→ **Task statement**: Write the listing out again word for word. Pictures do not belong in the copy.

→ **Collected data**:
· · · ·

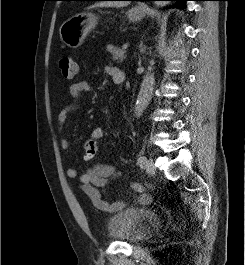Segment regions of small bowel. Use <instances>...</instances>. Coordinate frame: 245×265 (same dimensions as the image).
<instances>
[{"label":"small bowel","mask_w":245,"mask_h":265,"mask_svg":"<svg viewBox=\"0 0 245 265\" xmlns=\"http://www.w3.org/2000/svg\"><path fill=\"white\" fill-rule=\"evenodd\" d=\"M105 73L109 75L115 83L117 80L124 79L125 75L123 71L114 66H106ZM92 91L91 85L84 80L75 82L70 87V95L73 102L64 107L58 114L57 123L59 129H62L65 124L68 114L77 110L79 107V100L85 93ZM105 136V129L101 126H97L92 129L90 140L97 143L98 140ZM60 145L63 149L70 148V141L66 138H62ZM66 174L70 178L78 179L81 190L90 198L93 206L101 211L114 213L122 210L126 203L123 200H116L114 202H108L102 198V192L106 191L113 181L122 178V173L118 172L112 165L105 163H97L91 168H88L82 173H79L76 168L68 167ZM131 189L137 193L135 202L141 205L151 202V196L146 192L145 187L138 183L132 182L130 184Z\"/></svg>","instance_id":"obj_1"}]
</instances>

· · · ·

→ **Response to the exercise**:
Segment regions of small bowel. Use <instances>...</instances>. Coordinate frame: 245×265 (same dimensions as the image).
<instances>
[{"label":"small bowel","mask_w":245,"mask_h":265,"mask_svg":"<svg viewBox=\"0 0 245 265\" xmlns=\"http://www.w3.org/2000/svg\"><path fill=\"white\" fill-rule=\"evenodd\" d=\"M105 73L109 75L115 83L117 80L124 79L125 75L123 71L114 66H106ZM92 91L91 85L84 80L75 82L70 87V95L73 102L64 107L58 114L57 123L59 129H62L65 124L68 114L77 110L79 107V100L85 93ZM105 136V129L101 126H97L92 129L90 140L97 143L98 140ZM60 145L63 149L70 148V141L66 138H62ZM66 174L70 178L78 179L81 190L90 198L93 206L101 211L114 213L122 210L126 203L123 200H116L114 202H108L102 198V192L106 191L113 181L122 178V173L118 172L112 165L105 163H97L91 168H88L82 173H79L76 168L68 167ZM131 189L137 193L135 202L141 205L151 202V196L146 192L145 187L138 183L132 182L130 184Z\"/></svg>","instance_id":"obj_1"}]
</instances>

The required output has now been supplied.